Japan’s Nagatanien Acquires UK’s Chaucer Food Group for US$130M | Global AgInvesting

Japan’s Nagatanien Acquires UK’s Chaucer Food Group for US$130M

Japan’s Nagatanien Acquires UK’s Chaucer Food Group for US$130M

Japanese instant and premixed food producer, Nagatanien, has acquired UK-based freeze dried food and specialty bread producer, Chaucer Food Group, in a deal worth $130 million.

Founded 36 years ago in Hull, England, Chaucer produces freeze-dried ingredients with a focus on fruit products that it supplies to global giants including Unilever, Nestlé, Starbucks, and Kellogg. The deal will give Chaucer the ability to expand its geographic reach while providing it with a channel through which to penetrate the Japanese market.

“Japan is a notably difficult market to penetrate so this provides us with a platform for entering that market, broadening our customer base and expanding our global footprint,” Chaucer CEO Andy Ducker told Food Navigator.

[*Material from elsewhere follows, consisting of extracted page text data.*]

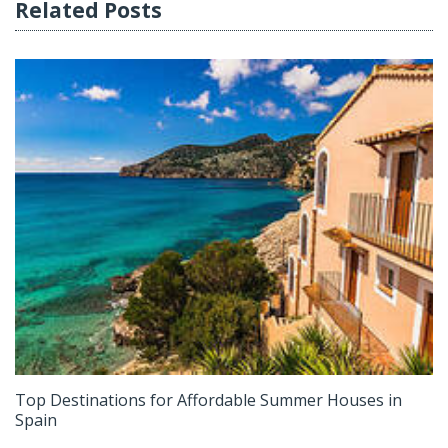
Related Posts
Top Destinations for Affordable Summer Houses in
Spain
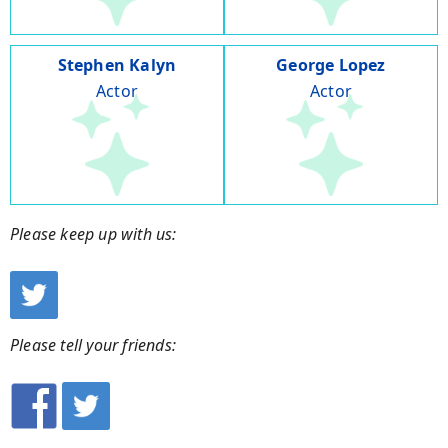
Stephen Kalyn
George Lopez
Actor
Actor
Please keep up with us:
Please tell your friends:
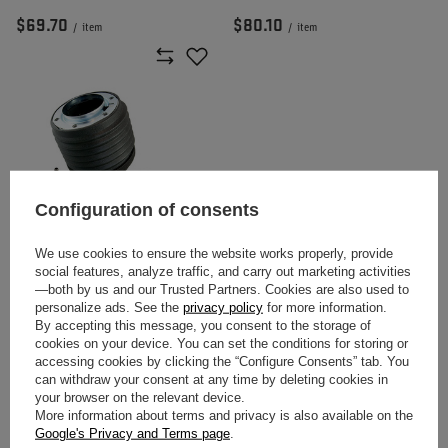
$69.70
$80.10
/
item
/
item
Configuration of consents
We use cookies to ensure the website works properly, provide
MOMO STEERING WHEEL HUB
social features, analyze traffic, and carry out marketing activities
FOR BMW E30 (1983 - 1990)
—both by us and our Trusted Partners. Cookies are also used to
personalize ads. See the
privacy policy
for more information.
By accepting this message, you consent to the storage of
$80.10
/
item
cookies on your device. You can set the conditions for storing or
accessing cookies by clicking the “Configure Consents” tab. You
can withdraw your consent at any time by deleting cookies in
your browser on the relevant device.
Momo – Passion, Performance, and
More information about terms and privacy is also available on the
Google's Privacy and Terms page
.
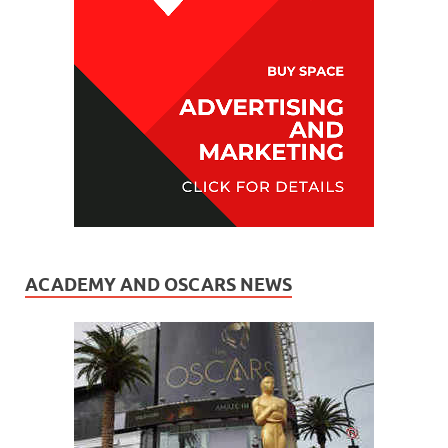
ACADEMY AND OSCARS NEWS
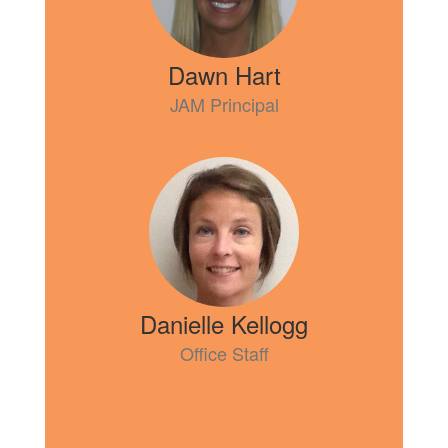
Dawn Hart
JAM Principal
Danielle Kellogg
Office Staff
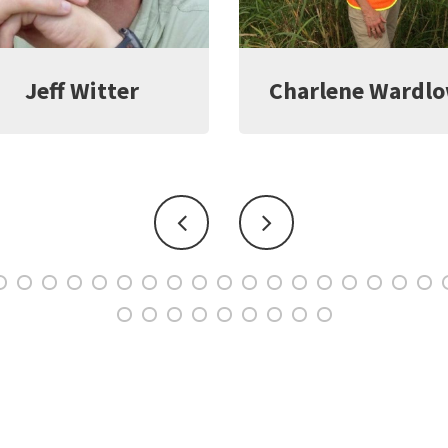
harlene Wardlow
Kate Young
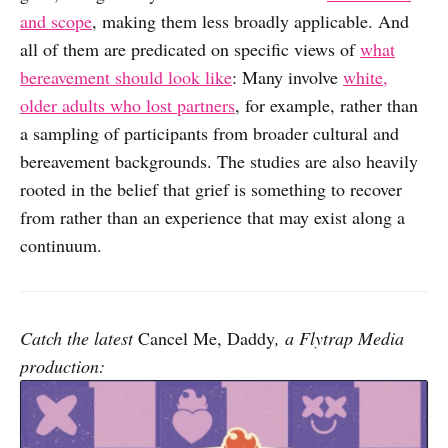
and scope
, making them less broadly applicable. And
all of them are predicated on specific views of
what
bereavement should look like
: Many involve
white,
older adults who lost partners
, for example, rather than
a sampling of participants from broader cultural and
bereavement backgrounds. The studies are also heavily
rooted in the belief that grief is something to recover
from rather than an experience that may exist along a
continuum.
Catch the latest
Cancel Me, Daddy
, a Flytrap Media
production:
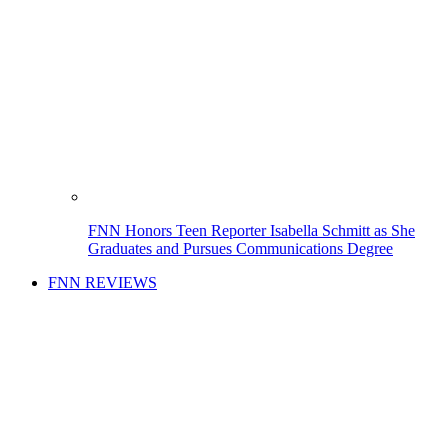
FNN Honors Teen Reporter Isabella Schmitt as She
Graduates and Pursues Communications Degree
FNN REVIEWS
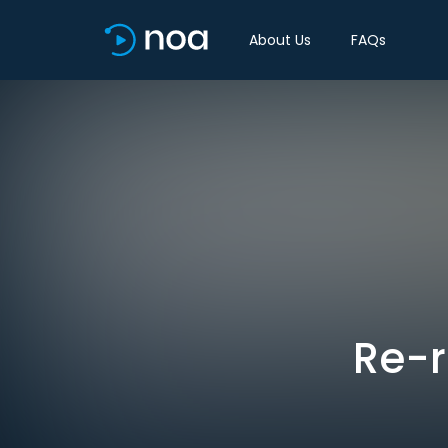
About Us
FAQs
Re-r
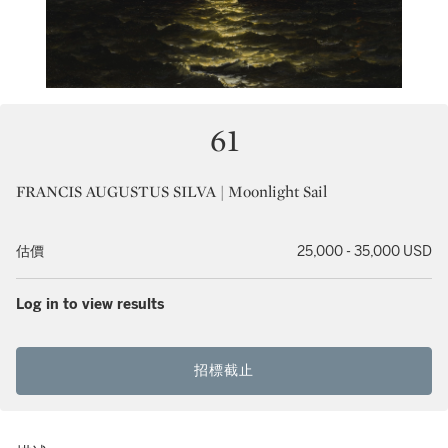
61
FRANCIS AUGUSTUS SILVA | Moonlight Sail
估價
25,000 - 35,000 USD
Log in to view results
招標截止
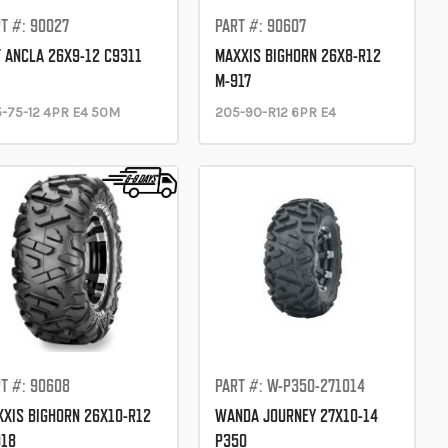
T #: 90027
PART #: 90607
 ANCLA 26X9-12 C9311
MAXXIS BIGHORN 26X8-R12
M-917
-75-12 4PR E4 50M
205-90-R12 6PR E4
T #: 90608
PART #: W-P350-271014
XIS BIGHORN 26X10-R12
WANDA JOURNEY 27X10-14
918
P350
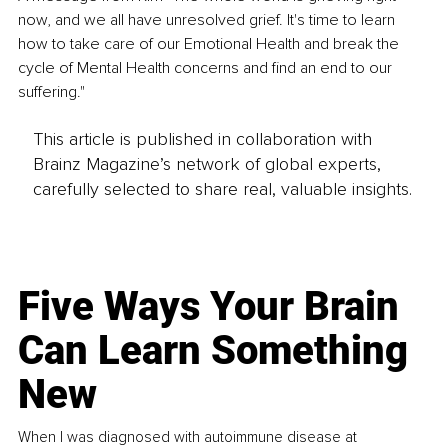
now, and we all have unresolved grief. It's time to learn 
how to take care of our Emotional Health and break the 
cycle of Mental Health concerns and find an end to our 
suffering."
This article is published in collaboration with
Brainz Magazine’s network of global experts,
carefully selected to share real, valuable insights.
Five Ways Your Brain
Can Learn Something
New
When I was diagnosed with autoimmune disease at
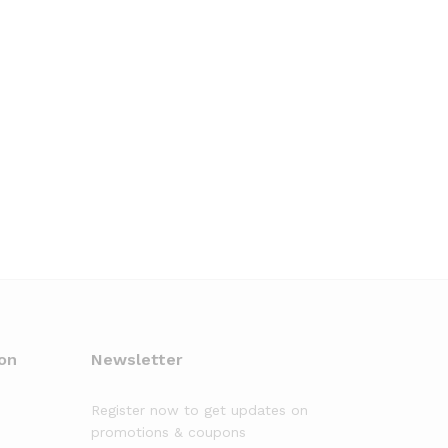
on
Newsletter
Register now to get updates on
promotions & coupons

Ducker and the Chaucer management team will remain in place to lead the food group in its global expansion.

“The group is excited by the cross-selling and growth opportunities that this partnership opens up to both parties and I look forward to working with the Nagatanien team,” said Ducker.

Founded in 1953, Nagatanien is a leader in the production of instant and freeze dried foods including noodles, fried rice, and sushi seasoning which it distributes through Mitsubishi Corporation. Operating with 15 affiliate companies, Nagatanien sees this deal as a means through which to mitigate current market factors in Japan that are restricting growth.

“While the competition in the Japanese food industry is becoming more severe due to changes in the domestic market environment, such as sluggish growth in consumer spending, decreasing birth rate, aging population and growth in individualistic food consumption, there are positive trends in the overseas market population growth and diversification of food, including wider acceptance of Japanese food and trends towards healthier food,” said the company in a recent statement.

Growth Overseas

For Japanese operations seeking growth opportunities outside of their domestic market, this is an increasingly common strategic move.

In December 2015, Japan’s Zen-Noh Grain Corporation forged a 50:50 joint venture with GrainCorp headquartered in Calgary, Canada with the goal of expanding its presence in Canada’s grain market. Under the terms of the agreement the companies plan to establish and operate grain handling sites across Alberta and Saskatchewan with construction planned to start in the second half of fiscal year 2016, lasting until the end of fiscal year 2018, according to Bloomberg.

Japan’s Maruha Nichiro, the largest seafood company in the world by turnover, bought a minority stake in New Zealand-based fishing company, Sanford, in an off-market deal for NZ$25 million (US$17 million) in March of this year.

Soon after, in June of this year, Japan’s Yokohama Reito established an alliance with Norway’s  Hofseth International through which the two acquired Norwegian trout farm, Fjordlaks Aqua for NOK 1 billion ($120 million).

And more recently, in July of this year, a joint venture partnership between Japan’s Marubeni Corporation, Showa Denko K.K., and Chiyoda Corporation announced plans to launch an indoor, artificially lit, vegetable factory business in Dubai.